:: Dataset ::
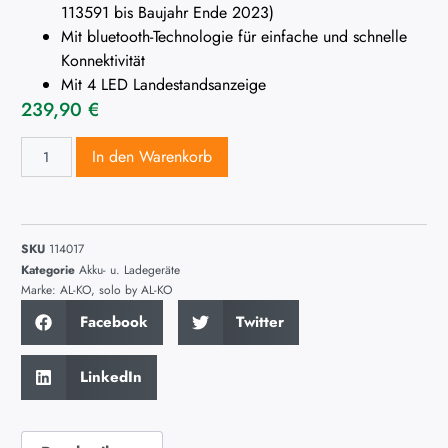
113591 bis Baujahr Ende 2023)
Mit bluetooth-Technologie für einfache und schnelle
Konnektivität
Mit 4 LED Landestandsanzeige
239,90
€
In den Warenkorb
SKU
114017
Kategorie
Akku- u. Ladegeräte
Marke:
AL-KO
,
solo by AL-KO
Facebook
Twitter
LinkedIn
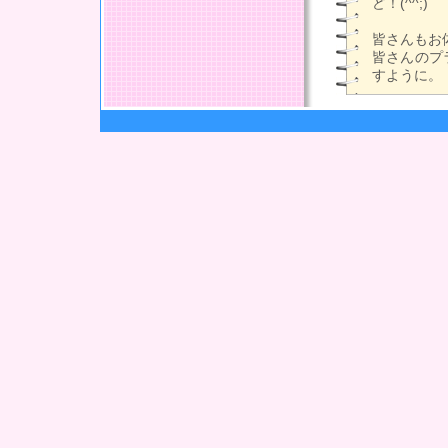
ど！(^^;)
皆さんもお
皆さんのプ
すように。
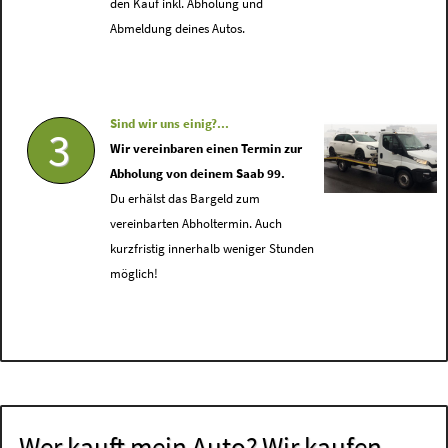
den Kauf inkl. Abholung und
Abmeldung deines Autos.
Sind wir uns einig?...
3
Wir vereinbaren einen Termin zur
Abholung von deinem Saab 99.
Du erhälst das Bargeld zum
vereinbarten Abholtermin. Auch
kurzfristig innerhalb weniger Stunden
möglich!
Wer kauft mein Auto? Wir kaufen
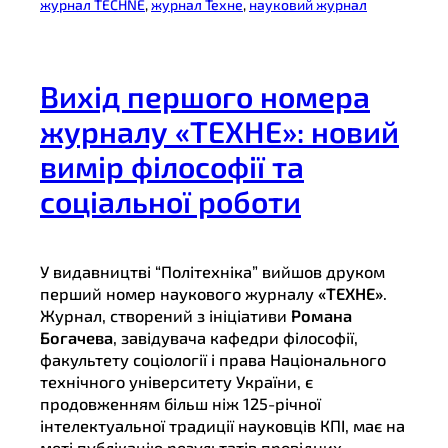
журнал TECHNE
, 
журнал Техне
, 
науковий журнал
Вихід першого номера
журналу «ТЕХНЕ»: новий
вимір філософії та
соціальної роботи
У видавництві “Політехніка” вийшов друком
перший номер наукового журналу
«ТЕХНЕ»
.
Журнал, створений з ініціативи
Романа
Богачева
, завідувача кафедри філософії,
факультету соціології і права Національного
технічного університету України, є
продовженням більш ніж 125-річної
інтелектуальної традиції науковців КПІ, має на
меті публікацію результатів провідних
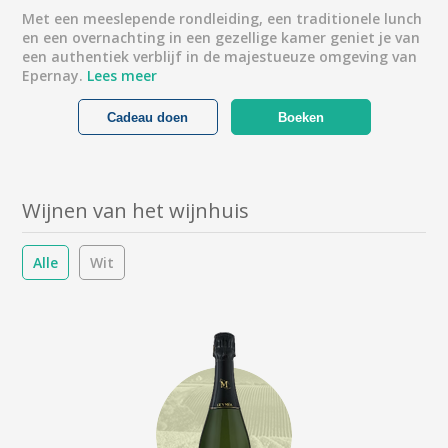
Met een meeslepende rondleiding, een traditionele lunch
en een overnachting in een gezellige kamer geniet je van
een authentiek verblijf in de majestueuze omgeving van
Epernay.
Lees meer
Cadeau doen
Boeken
Wijnen van het wijnhuis
Alle
Wit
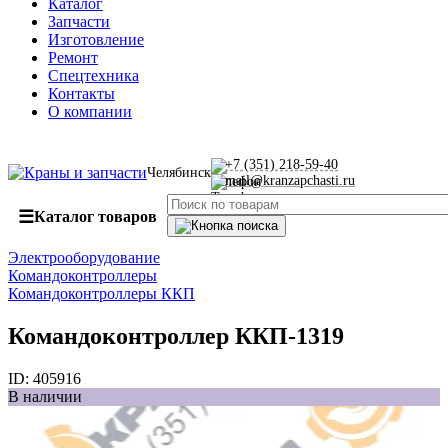
Каталог
Запчасти
Изготовление
Ремонт
Спецтехника
Контакты
О компании
+7 (351) 218-59-40
Челябинск
mail@kranzapchasti.ru
☰
Каталог товаров
Электрооборудование
Командоконтроллеры
Командоконтроллеры ККП
Командоконтроллер ККП-1319
ID:
405916
В наличии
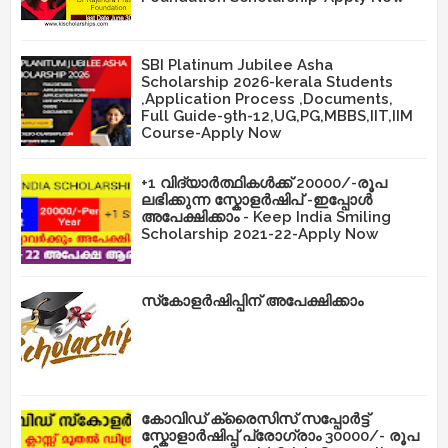
SBI Platinum Jubilee Asha
Scholarship 2026-kerala Students
,Application Process ,Documents,
Full Guide-9th-12,UG,PG,MBBS,IIT,IIM
Course-Apply Now
+1 വിദ്യാർത്ഥികൾക്ക് 20000/-രൂപ
ലഭിക്കുന്ന സ്കോളർഷിപ് -ഇപ്പോൾ
അപേക്ഷിക്കാം - Keep India Smiling
Scholarship 2021-22-Apply Now
സ്‌കോളർഷിപ്പിന് അപേക്ഷിക്കാം
കോവിഡ് ക്രൈസിസ് സപ്പോർട്ട്
സ്കോളാർഷിപ്പ് പ്രോഗ്രാം 30000/- രൂപ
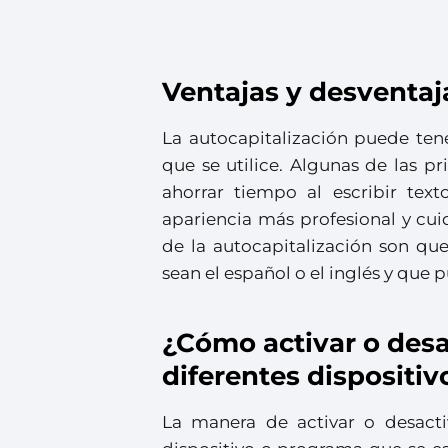
Ventajas y desventaja
La autocapitalización puede ten
que se utilice. Algunas de las p
ahorrar tiempo al escribir tex
apariencia más profesional y cui
de la autocapitalización son que
sean el español o el inglés y que 
¿Cómo activar o desa
diferentes dispositi
La manera de activar o desacti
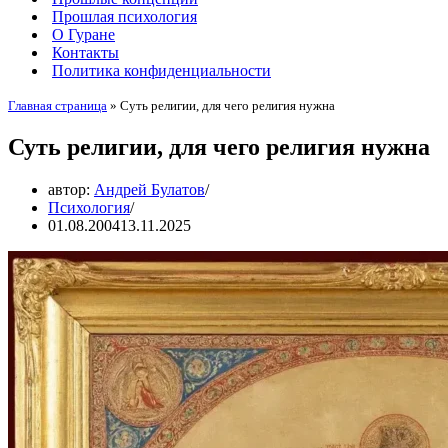
Прошлая психология
О Гуране
Контакты
Политика конфиденциальности
Главная страница
»
Суть религии, для чего религия нужна
Суть религии, для чего религия нужна
автор:
Андрей Булатов
Психология
01.08.2004
13.11.2025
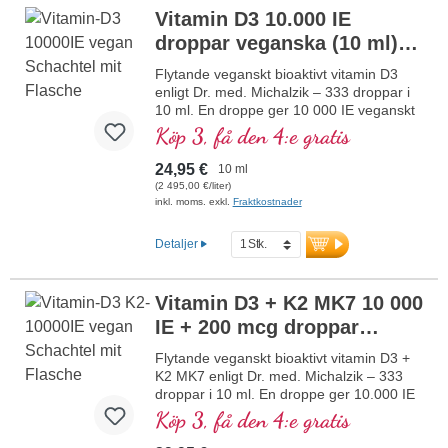
mer information om
Vitamin D3 10.000 IE
Kollagenbildning Bundle
droppar veganska (10 ml)
NY
Flytande veganskt bioaktivt vitamin D3
enligt Dr. med. Michalzik – 333 droppar i
10 ml. En droppe ger 10 000 IE veganskt
vitamin D3. Högsta premiumkvalitet från
Köp 3, få den 4:e gratis
högkvalitativa kontrollerade lavar (inte
från alger!) helt växtbaserat 100 %
24,95 €
10 ml
veganskt. Löst i skyddande kokos-MCT-
(2 495,00 €/liter)
olja odlad utan pesticider för bättre
inkl. moms. exkl.
Fraktkostnader
biotillgänglighet. Denna optimala
kombination bidrar till att bibehålla normal
Detaljer
benstomme, bidrar till normal
muskelfunktion samt till immunsystemets
normala funktion. Tillverkad i Tyskland
Vitamin D3 + K2 MK7 10 000
utan genteknik i egen kontrollerad
IE + 200 mcg droppar
produktion sedan 25 år, vegansk, utan
tillsatser och laboratorietestad. Utvecklad
veganska
NY
Flytande veganskt bioaktivt vitamin D3 +
av läkare.
K2 MK7 enligt Dr. med. Michalzik – 333
mer information om vitamin D3 + K2
droppar i 10 ml. En droppe ger 10.000 IE
vitamin D3 och 200 μg K2 (MK7 all-trans).
Köp 3, få den 4:e gratis
Högsta premiumkvalitet från
högkvalitativa, kontrollerade lavar (inte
:::
_Instructions for the task_
Return each record above as it stands. Pictures stay out.

_Your response_
113591 bis Baujahr Ende 2023)
Mit bluetooth-Technologie für einfache und schnelle
Konnektivität
Mit 4 LED Landestandsanzeige
239,90
€
In den Warenkorb
SKU
114017
Kategorie
Akku- u. Ladegeräte
Marke:
AL-KO
,
solo by AL-KO
Facebook
Twitter
LinkedIn
ど！(^^;)
皆さんもお
皆さんのプ
すように。
den Kauf inkl. Abholung und
Abmeldung deines Autos.
Sind wir uns einig?...
3
Wir vereinbaren einen Termin zur
Abholung von deinem Saab 99.
Du erhälst das Bargeld zum
vereinbarten Abholtermin. Auch
kurzfristig innerhalb weniger Stunden
möglich!
Wer kauft mein Auto? Wir kaufen
журнал TECHNE
, 
журнал Техне
, 
науковий журнал
Вихід першого номера
журналу «ТЕХНЕ»: новий
вимір філософії та
соціальної роботи
У видавництві “Політехніка” вийшов друком
перший номер наукового журналу
«ТЕХНЕ»
.
Журнал, створений з ініціативи
Романа
Богачева
, завідувача кафедри філософії,
факультету соціології і права Національного
технічного університету України, є
продовженням більш ніж 125-річної
інтелектуальної традиції науковців КПІ, має на
меті публікацію результатів провідних
Met een meeslepende rondleiding, een traditionele lunch
en een overnachting in een gezellige kamer geniet je van
een authentiek verblijf in de majestueuze omgeving van
Epernay.
Lees meer
Cadeau doen
Boeken
Wijnen van het wijnhuis
Alle
Wit
Каталог
Запчасти
Изготовление
Ремонт
Спецтехника
Контакты
О компании
+7 (351) 218-59-40
Челябинск
mail@kranzapchasti.ru
☰
Каталог товаров
Электрооборудование
Командоконтроллеры
Командоконтроллеры ККП
Командоконтроллер ККП-1319
ID:
405916
В наличии
SBI Platinum Jubilee Asha
Scholarship 2026-kerala Students
,Application Process ,Documents,
Full Guide-9th-12,UG,PG,MBBS,IIT,IIM
Course-Apply Now
+1 വിദ്യാർത്ഥികൾക്ക് 20000/-രൂപ
ലഭിക്കുന്ന സ്കോളർഷിപ് -ഇപ്പോൾ
അപേക്ഷിക്കാം - Keep India Smiling
Scholarship 2021-22-Apply Now
സ്‌കോളർഷിപ്പിന് അപേക്ഷിക്കാം
കോവിഡ് ക്രൈസിസ് സപ്പോർട്ട്
സ്കോളാർഷിപ്പ് പ്രോഗ്രാം 30000/- രൂപ
Ventajas y desventaja
La autocapitalización puede ten
que se utilice. Algunas de las p
ahorrar tiempo al escribir tex
apariencia más profesional y cui
de la autocapitalización son que
sean el español o el inglés y que 
¿Cómo activar o desa
diferentes dispositi
La manera de activar o desacti
Прошлая психология
О Гуране
Контакты
Политика конфиденциальности
Главная страница
»
Суть религии, для чего религия нужна
Суть религии, для чего религия нужна
автор:
Андрей Булатов
Психология
01.08.2004
13.11.2025
mer information om
Vitamin D3 10.000 IE
Kollagenbildning Bundle
droppar veganska (10 ml)
NY
Flytande veganskt bioaktivt vitamin D3
enligt Dr. med. Michalzik – 333 droppar i
10 ml. En droppe ger 10 000 IE veganskt
vitamin D3. Högsta premiumkvalitet från
Köp 3, få den 4:e gratis
högkvalitativa kontrollerade lavar (inte
från alger!) helt växtbaserat 100 %
24,95 €
10 ml
veganskt. Löst i skyddande kokos-MCT-
(2 495,00 €/liter)
olja odlad utan pesticider för bättre
inkl. moms. exkl.
Fraktkostnader
biotillgänglighet. Denna optimala
kombination bidrar till att bibehålla normal
Detaljer
benstomme, bidrar till normal
muskelfunktion samt till immunsystemets
normala funktion. Tillverkad i Tyskland
Vitamin D3 + K2 MK7 10 000
utan genteknik i egen kontrollerad
IE + 200 mcg droppar
produktion sedan 25 år, vegansk, utan
tillsatser och laboratorietestad. Utvecklad
veganska
NY
Flytande veganskt bioaktivt vitamin D3 +
av läkare.
K2 MK7 enligt Dr. med. Michalzik – 333
mer information om vitamin D3 + K2
droppar i 10 ml. En droppe ger 10.000 IE
vitamin D3 och 200 μg K2 (MK7 all-trans).
Köp 3, få den 4:e gratis
Högsta premiumkvalitet från
högkvalitativa, kontrollerade lavar (inte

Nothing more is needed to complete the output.